Using Canadian data linkage to investigate the socioeconomic patterning of hospital burden for childbirth
25/08/2016 | 16:23 - 16:27 Room GH014
Sarah M Mah
Department of Geography, McGill University
Presentation Type: Rapid Fire
Themes: Applied projects
Sarah M. Mah, Claudia Sanmartin, Michelle Rotermann, Saeeda Khan, Sam Harper and Nancy A. Ross
Birth and delivery in hospital is one of the most common medical procedures in Canadian hospitals, and can be used to assess equity in the delivery of health care. This study investigates the association between socioeconomic status and hospital burden for childbirth using linked Canadian survey and administrative databases, accounting for a wide array of other individual and health-care related characteristics.

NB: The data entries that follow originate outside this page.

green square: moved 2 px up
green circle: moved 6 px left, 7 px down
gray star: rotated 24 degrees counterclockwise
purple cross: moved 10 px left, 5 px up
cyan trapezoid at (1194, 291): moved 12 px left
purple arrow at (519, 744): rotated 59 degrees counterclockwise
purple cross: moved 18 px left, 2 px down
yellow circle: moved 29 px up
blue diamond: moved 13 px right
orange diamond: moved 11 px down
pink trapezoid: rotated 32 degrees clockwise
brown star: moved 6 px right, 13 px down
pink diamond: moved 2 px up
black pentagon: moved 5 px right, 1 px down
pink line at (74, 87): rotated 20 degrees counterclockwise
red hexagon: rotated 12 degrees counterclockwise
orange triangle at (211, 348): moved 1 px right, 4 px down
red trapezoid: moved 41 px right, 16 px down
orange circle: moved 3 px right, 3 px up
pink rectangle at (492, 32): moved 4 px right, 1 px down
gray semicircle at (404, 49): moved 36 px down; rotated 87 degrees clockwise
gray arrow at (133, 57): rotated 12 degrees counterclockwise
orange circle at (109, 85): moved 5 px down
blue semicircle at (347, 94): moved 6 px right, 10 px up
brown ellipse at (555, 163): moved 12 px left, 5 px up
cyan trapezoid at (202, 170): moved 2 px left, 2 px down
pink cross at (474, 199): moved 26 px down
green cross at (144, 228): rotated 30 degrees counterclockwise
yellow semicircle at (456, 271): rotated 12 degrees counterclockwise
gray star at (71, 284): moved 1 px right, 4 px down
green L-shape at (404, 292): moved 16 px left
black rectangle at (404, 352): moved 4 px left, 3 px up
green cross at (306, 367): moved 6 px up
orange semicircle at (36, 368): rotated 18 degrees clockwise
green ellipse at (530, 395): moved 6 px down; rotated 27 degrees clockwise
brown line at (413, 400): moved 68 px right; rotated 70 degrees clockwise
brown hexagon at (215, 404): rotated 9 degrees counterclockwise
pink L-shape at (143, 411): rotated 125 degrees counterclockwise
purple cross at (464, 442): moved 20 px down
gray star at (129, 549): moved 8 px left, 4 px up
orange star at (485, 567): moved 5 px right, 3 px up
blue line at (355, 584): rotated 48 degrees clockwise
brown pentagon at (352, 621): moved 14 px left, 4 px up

A population-based record linkage between national health survey data and the Canadian Discharge Abstract Database (a census of all Canadian hospital separations) allowed the tracking of hospital utilization between 2005 and 2009 for which individual-level socioeconomic and demographic factors were also available. Length of stay for delivery, risk of pre-delivery hospitalization within 30 days of admission for delivery, and risk of maternal readmission within 30 days of discharge for delivery were the three measures of hospital utilization modeled.
Complete information for 7,163 deliveries of 5,568 women was available and used in the models of length of stay and risk of maternal admission pre- and post-delivery. In fully adjusted models, predicted length of stay was graded by household income with longest stays for lowest income women (2.79 days, 95% CI 2.61-2.92), followed by middle income women (2.63 days, 95% CI 2.50-2.76) and high income women (2.56 days, 95% CI 2.49-2.63). Factors intrinsic to routine hospital care and protocol such as province and vaginal versus Cesarean section delivery were stronger predictors of length of stay than income. Additionally, Aboriginal status, compounded with residing in a rural setting was associated with higher predicted probability of maternal readmission.
Low income women have marginally longer stays in hospital following birth events than do middle and high-income women in Canada that persist after adjustment for strong drivers of length of stay (parity and birth mode). While this may suggest that more complicated cases are benefiting from longer stays in hospital, it provokes the question as to whether there may be additional reductions in length of stay that could be achieved through resource redistribution to the prenatal period. Overall, the results suggest that equity goals of the Canadian health care system are being achieved for birth-related hospitalizations, and the availability of these linked data will be key for further comprehensive evaluation of population health status.